*** Opening SOURCE INFORMATION ***

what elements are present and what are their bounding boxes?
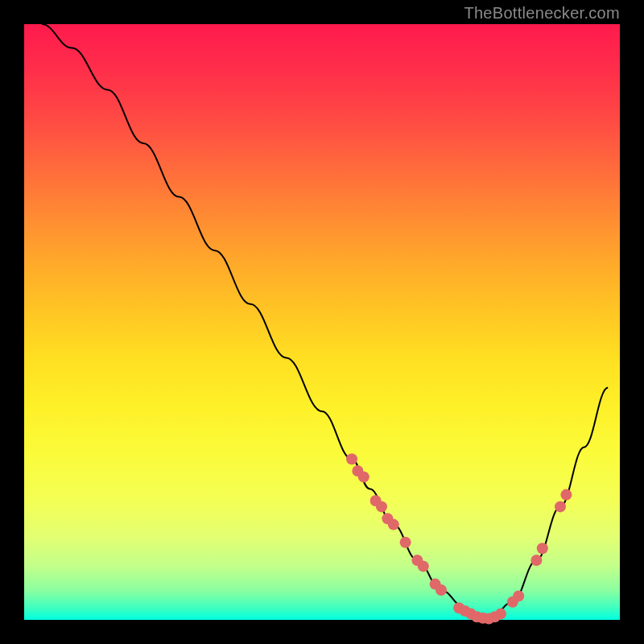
data-point [530,555,542,566]
data-markers [346,453,572,624]
bottleneck-curve [42,24,608,620]
data-point [495,609,506,620]
data-point [418,560,429,572]
data-point [388,519,399,530]
data-point [436,584,447,596]
data-point [560,489,572,501]
chart-frame: TheBottlenecker.com [0,0,644,644]
data-point [400,537,411,548]
data-point [346,453,357,464]
data-point [555,501,566,512]
data-point [376,501,387,512]
data-point [513,590,524,601]
attribution-text: TheBottlenecker.com [464,4,620,23]
data-point [537,543,548,554]
curve-layer [24,24,620,620]
data-point [358,471,369,482]
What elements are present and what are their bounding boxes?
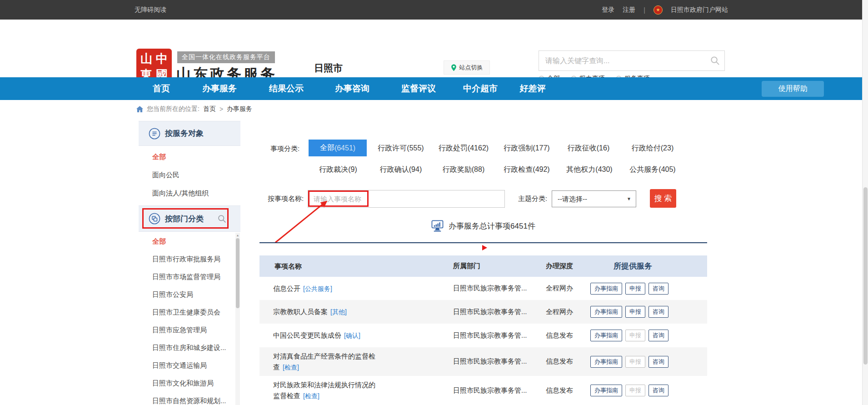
item-name-link[interactable]: 宗教教职人员备案: [273, 308, 328, 315]
guide-button[interactable]: 办事指南: [590, 283, 622, 295]
sidebar-item-dept[interactable]: 日照市应急管理局: [139, 321, 235, 339]
category-chip[interactable]: 行政处罚(4162): [439, 144, 489, 153]
category-chip[interactable]: 行政强制(177): [504, 144, 549, 153]
sidebar-scrollbar[interactable]: ▲: [235, 233, 240, 405]
page: 无障碍阅读 登录 注册 | ★ 日照市政府门户网站 山 中 東 國 全国一体化在…: [0, 0, 868, 405]
login-link[interactable]: 登录: [602, 6, 614, 14]
department-circle-icon: [149, 213, 160, 225]
apply-button[interactable]: 申报: [625, 283, 645, 295]
search-icon[interactable]: [710, 55, 720, 66]
sidebar-item-citizens[interactable]: 面向公民: [139, 166, 240, 184]
sidebar-item-dept[interactable]: 日照市住房和城乡建设...: [139, 339, 235, 356]
breadcrumb-home[interactable]: 首页: [203, 105, 216, 113]
apply-button-disabled: 申报: [625, 330, 645, 341]
consult-button[interactable]: 咨询: [649, 330, 668, 341]
guide-button[interactable]: 办事指南: [590, 306, 622, 318]
nav-item-rating[interactable]: 好差评: [520, 77, 546, 100]
nav-item-results[interactable]: 结果公示: [269, 77, 304, 100]
topic-select[interactable]: --请选择-- ▼: [552, 190, 636, 207]
category-chip[interactable]: 公共服务(405): [629, 165, 675, 175]
table-row: 宗教教职人员备案[其他] 日照市民族宗教事务管... 全程网办 办事指南 申报 …: [259, 300, 707, 324]
category-chip[interactable]: 行政征收(16): [568, 144, 609, 153]
category-chip[interactable]: 行政许可(555): [378, 144, 424, 153]
scrollbar-up-arrow-icon[interactable]: ▲: [235, 234, 240, 237]
nav-item-consult[interactable]: 办事咨询: [335, 77, 369, 100]
item-department: 日照市民族宗教事务管...: [453, 308, 546, 316]
section-by-department[interactable]: 按部门分类: [139, 205, 240, 232]
item-tag-link[interactable]: [公共服务]: [303, 285, 332, 292]
item-name-link[interactable]: 对民族政策和法律法规执行情况的监督检查: [273, 381, 375, 400]
category-chip[interactable]: 行政给付(23): [632, 144, 673, 153]
item-tag-link[interactable]: [确认]: [344, 332, 360, 339]
sidebar-item-dept[interactable]: 日照市自然资源和规划...: [139, 392, 235, 405]
item-tag-link[interactable]: [其他]: [330, 308, 347, 315]
platform-badge: 全国一体化在线政务服务平台: [177, 51, 275, 63]
item-name-label: 按事项名称:: [268, 195, 304, 203]
category-chip-active[interactable]: 全部(6451): [309, 140, 367, 156]
list-circle-icon: [149, 128, 160, 140]
item-depth: 信息发布: [546, 386, 590, 395]
accessibility-link[interactable]: 无障碍阅读: [135, 0, 166, 20]
portal-link[interactable]: 日照市政府门户网站: [671, 6, 728, 14]
sidebar-item-legal-persons[interactable]: 面向法人/其他组织: [139, 184, 240, 202]
sidebar-item-all-targets[interactable]: 全部: [139, 148, 240, 166]
nav-item-agency-market[interactable]: 中介超市: [463, 77, 498, 100]
breadcrumb: 您当前所在的位置: 首页 > 办事服务: [136, 105, 252, 113]
item-department: 日照市民族宗教事务管...: [453, 284, 546, 293]
item-name-link[interactable]: 中国公民变更民族成份: [273, 331, 341, 339]
department-search-icon[interactable]: [217, 214, 227, 224]
item-depth: 信息发布: [546, 357, 590, 366]
location-pin-icon: [451, 64, 457, 71]
breadcrumb-current: 办事服务: [227, 105, 252, 113]
section-by-service-target[interactable]: 按服务对象: [139, 121, 240, 146]
guide-button[interactable]: 办事指南: [590, 385, 622, 396]
category-chip[interactable]: 其他权力(430): [566, 165, 612, 175]
sidebar: 按服务对象 全部 面向公民 面向法人/其他组织 按部门分类 全部 日照市行政审批…: [139, 121, 240, 405]
breadcrumb-separator: >: [219, 105, 223, 113]
category-chip[interactable]: 行政奖励(88): [443, 165, 484, 175]
consult-button[interactable]: 咨询: [649, 306, 668, 318]
guide-button[interactable]: 办事指南: [590, 330, 622, 341]
keyword-search-input[interactable]: [539, 50, 725, 71]
page-scrollbar[interactable]: [862, 0, 868, 405]
item-name-link[interactable]: 信息公开: [273, 285, 300, 292]
breadcrumb-prefix: 您当前所在的位置:: [147, 105, 200, 113]
table-row: 信息公开[公共服务] 日照市民族宗教事务管... 全程网办 办事指南 申报 咨询: [259, 277, 707, 300]
item-tag-link[interactable]: [检查]: [283, 364, 299, 371]
table-row: 对民族政策和法律法规执行情况的监督检查[检查] 日照市民族宗教事务管... 信息…: [259, 376, 707, 405]
sidebar-item-dept[interactable]: 日照市卫生健康委员会: [139, 303, 235, 321]
page-scrollbar-thumb[interactable]: [863, 187, 868, 365]
sidebar-item-dept-all[interactable]: 全部: [139, 232, 235, 250]
category-chip[interactable]: 行政裁决(9): [319, 165, 357, 175]
col-header-depth: 办理深度: [546, 262, 590, 270]
sidebar-item-dept[interactable]: 日照市市场监督管理局: [139, 268, 235, 285]
consult-button[interactable]: 咨询: [649, 283, 668, 295]
category-chip[interactable]: 行政检查(492): [504, 165, 549, 175]
nav-item-supervision[interactable]: 监督评议: [401, 77, 436, 100]
consult-button[interactable]: 咨询: [649, 385, 668, 396]
site-switch-button[interactable]: 站点切换: [444, 60, 490, 75]
nav-item-home[interactable]: 首页: [153, 77, 170, 100]
stats-text: 办事服务总计事项6451件: [449, 221, 535, 231]
consult-button[interactable]: 咨询: [649, 356, 668, 368]
stats-row: 办事服务总计事项6451件: [259, 220, 707, 232]
item-depth: 全程网办: [546, 284, 590, 293]
col-header-department: 所属部门: [453, 262, 546, 270]
item-tag-link[interactable]: [检查]: [303, 392, 319, 400]
header: 山 中 東 國 全国一体化在线政务服务平台 山东政务服务 日照市 站点切换 全部…: [0, 20, 868, 77]
help-button[interactable]: 使用帮助: [762, 81, 824, 97]
sidebar-scrollbar-thumb[interactable]: [236, 238, 239, 308]
nav-item-services[interactable]: 办事服务: [202, 77, 237, 100]
sidebar-item-dept[interactable]: 日照市公安局: [139, 285, 235, 303]
register-link[interactable]: 注册: [623, 6, 635, 14]
services-table: 事项名称 所属部门 办理深度 所提供服务 信息公开[公共服务] 日照市民族宗教事…: [259, 255, 707, 405]
sidebar-item-dept[interactable]: 日照市行政审批服务局: [139, 250, 235, 268]
apply-button[interactable]: 申报: [625, 306, 645, 318]
search-submit-button[interactable]: 搜 索: [650, 189, 676, 208]
item-name-input[interactable]: [308, 190, 505, 208]
sidebar-item-dept[interactable]: 日照市文化和旅游局: [139, 374, 235, 392]
sidebar-item-dept[interactable]: 日照市交通运输局: [139, 356, 235, 374]
guide-button[interactable]: 办事指南: [590, 356, 622, 368]
category-chip[interactable]: 行政确认(94): [380, 165, 422, 175]
item-depth: 信息发布: [546, 331, 590, 340]
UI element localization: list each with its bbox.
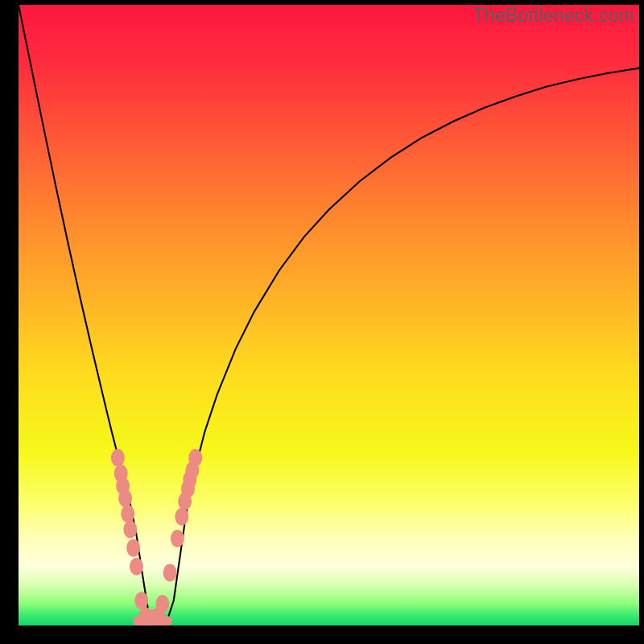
chart-svg — [19, 5, 639, 625]
chart-frame: TheBottleneck.com — [0, 0, 644, 644]
data-marker — [130, 558, 143, 576]
chart-plot-area — [19, 5, 639, 625]
data-marker — [123, 521, 137, 539]
flat-marker-group — [133, 616, 172, 625]
data-marker — [155, 595, 169, 613]
data-marker — [134, 592, 148, 609]
data-marker — [111, 449, 125, 467]
data-marker — [118, 489, 132, 507]
data-marker — [171, 530, 184, 547]
data-marker — [126, 539, 140, 557]
watermark-text: TheBottleneck.com — [473, 5, 634, 27]
data-marker — [121, 505, 134, 522]
gradient-background — [19, 5, 639, 625]
data-marker — [163, 564, 177, 581]
data-marker — [188, 449, 202, 467]
data-marker — [175, 508, 188, 526]
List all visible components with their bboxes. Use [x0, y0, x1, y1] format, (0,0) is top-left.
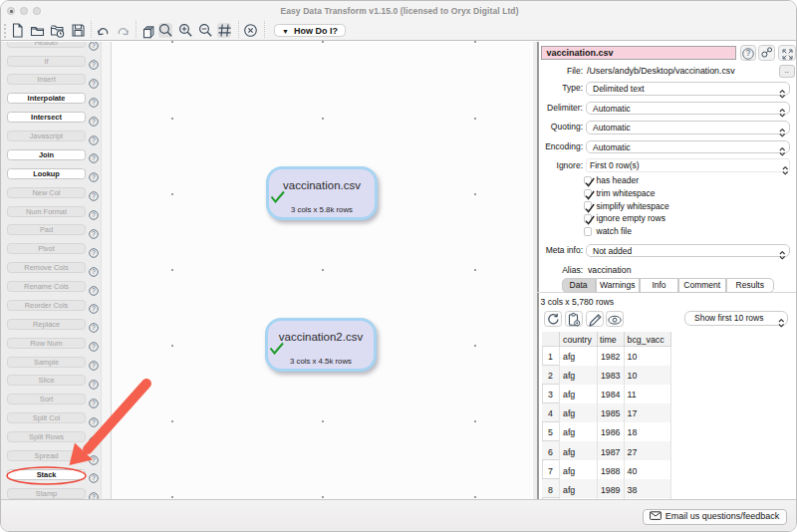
svg-text:?: ?: [92, 362, 96, 369]
svg-text:?: ?: [92, 249, 96, 256]
svg-text:?: ?: [92, 287, 96, 294]
svg-text:?: ?: [92, 268, 96, 275]
svg-text:?: ?: [92, 61, 96, 68]
svg-text:?: ?: [92, 136, 96, 143]
svg-text:?: ?: [92, 437, 96, 444]
svg-text:?: ?: [92, 475, 96, 482]
svg-text:?: ?: [92, 344, 96, 351]
svg-text:?: ?: [92, 192, 96, 199]
svg-text:?: ?: [92, 155, 96, 162]
svg-text:?: ?: [92, 325, 96, 332]
svg-text:?: ?: [92, 456, 96, 463]
svg-text:?: ?: [92, 230, 96, 237]
svg-text:?: ?: [92, 211, 96, 218]
svg-text:?: ?: [92, 118, 96, 125]
svg-text:?: ?: [92, 174, 96, 181]
svg-text:?: ?: [92, 418, 96, 425]
svg-text:?: ?: [92, 381, 96, 388]
svg-text:?: ?: [92, 306, 96, 313]
svg-text:?: ?: [92, 99, 96, 106]
svg-text:?: ?: [92, 494, 96, 499]
svg-text:?: ?: [92, 399, 96, 406]
svg-text:?: ?: [92, 80, 96, 87]
svg-text:?: ?: [746, 49, 751, 58]
svg-text:?: ?: [92, 43, 96, 50]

*** Closing SOURCE INFORMATION ***

▶ **WORK TASK**
Please copy out each line of the data in which the word "header" occurs.

▶ **EXERCISE ANSWER**
col-header-depth: 办理深度: [546, 262, 590, 270]
col-header-department: 所属部门: [453, 262, 546, 270]
header: 山 中 東 國 全国一体化在线政务服务平台 山东政务服务 日照市 站点切换 全部…: [0, 20, 868, 77]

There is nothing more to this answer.